Geoff era stato eliminato dal campionato dilettanti del Derbyshire agli ottavi di finale. Oltre a giocare a snooker a un buon livello, lavora oggi come allenatore e arbitro. Era seduto su una sedia in vimini nell’area riservate alle famiglie del club, versandosi una tazza di tè, quando le porte si sono aperte e David Roe insieme a suo padre era entrato.
David si era qualificato per il circuito professionistico, che sarebbe iniziato a distanza di mesi. Era anche giunto nella fase finale della competizione a cui aveva preso parte a Huntingdon, ma i Roe sembravano riluttanti nel parlare dei successi di David davanti a Geoff Thompson, come se fosse un qualcosa di cattivo gusto.
“Li porti qui e vorrebbero che tu non ci fossi. Fanno finta di non conoscerti e non ti versano neanche una tazza di tè.” Geoff Thompson rispose al padre di David soltanto con un cenno affermativo della testa. C’era un velo di silenzio tra i due uomini e la musica pop in lontananza adesso sembrava essere a volume alto. Le loro facce erano riflesse debolmente sul pannello di vetro che separava la lounge dall’area di gioco: due padri che sembravano destinati a percorrere un cammino parallelo, seguendo i successi dei loro figli, i cui incontri adesso erano pieni di silenzi strani come questo.
Dave Freeman è stato eliminato ai quarti di finale. Il suo gioco non era naturale, no, di certo non era come quello di Mark. Ma gli piaceva competere davanti al pubblico. Non si sente la pressione quando si è affamati di successo. Gli piaceva l’aspetto “glamour” dello snooker.

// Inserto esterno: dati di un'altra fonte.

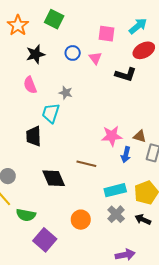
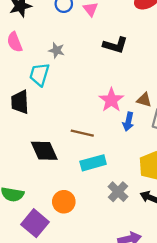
black L-shape: (126, 75) -> (115, 45), moved
pink star: (112, 136) -> (111, 100), turned -30
cyan rectangle: (115, 190) -> (93, 163), moved
orange circle: (81, 220) -> (64, 202), moved

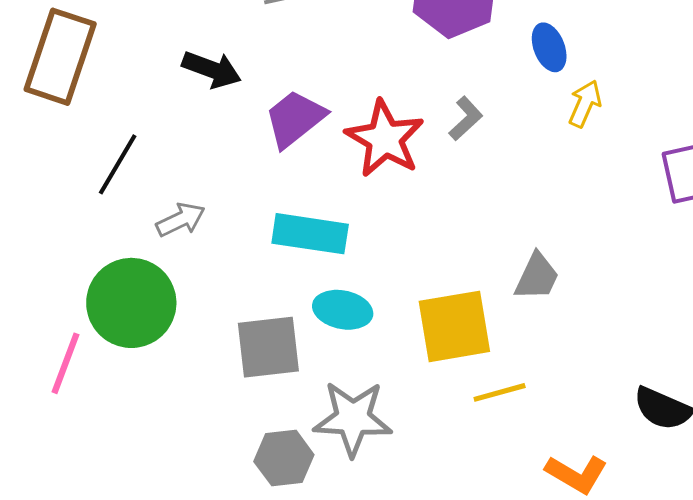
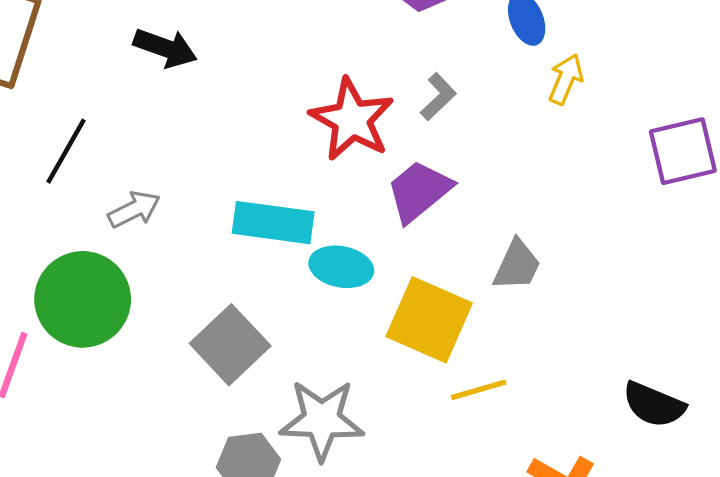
purple trapezoid: (295, 119) -> (419, 191), moved
cyan ellipse: (343, 310) -> (341, 267), moved
yellow square: (454, 326) -> (429, 320), turned 34
gray square: (268, 347) -> (230, 345), turned -36

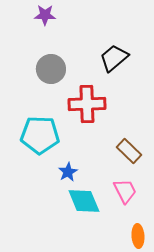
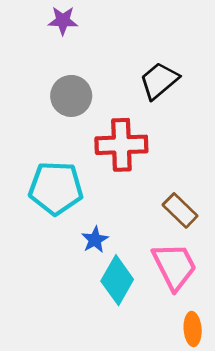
pink trapezoid: (125, 191) -> (174, 266), size x1.4
cyan diamond: (84, 201) -> (117, 280), turned 52

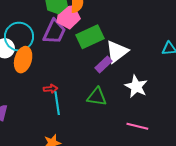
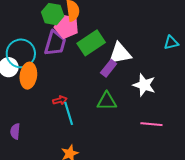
pink pentagon: (68, 17) -> (66, 26), turned 30
white triangle: (117, 52) -> (120, 53), turned 35

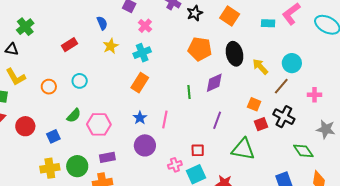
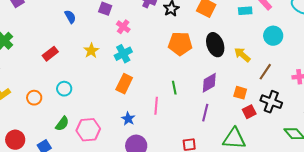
blue semicircle: (102, 23) -> (70, 17), moved
cyan circle: (292, 63) -> (273, 36), moved
purple diamond: (214, 83) -> (209, 83), moved
pink line: (165, 120) -> (156, 106), moved

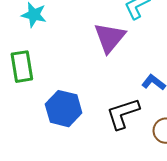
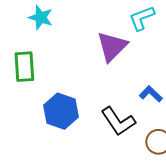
black L-shape: (123, 114) -> (118, 121), turned -111

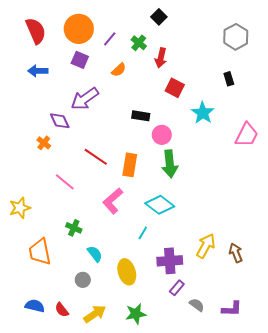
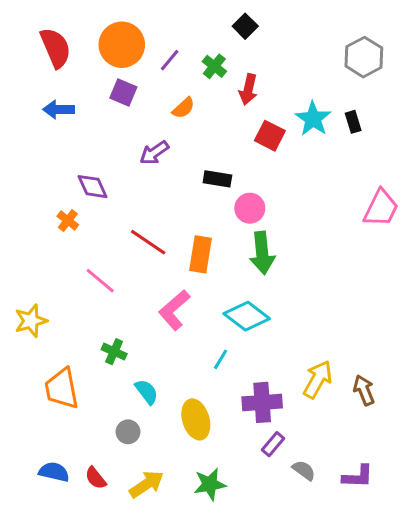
purple arrow: (85, 99) -> (154, 153), moved, size x0.7
cyan star: (203, 113) -> (313, 119), moved

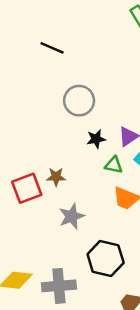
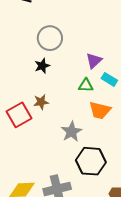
black star: (96, 139) -> (42, 66), moved
gray star: (72, 216) -> (71, 132), moved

Dave aveva registrato l’unica apparizione in tv di Mark e si era ritrovato spesso a guardare la videocassetta negli ultimi quindici mesi. L’aveva messa in pausa ed era rimasto lì a fissare lo schermo senza battere ciglia, cercando di capire cosa fosse successo. Perché? Che cosa lo aveva spinto a farlo?
“Mi piacerebbe che qualcuno mi dicesse: “Tu giochi proprio come lui. Gli assomigli anche nei piccoli dettagli”, disse Dave Freeman. Poi cadde il silenzio.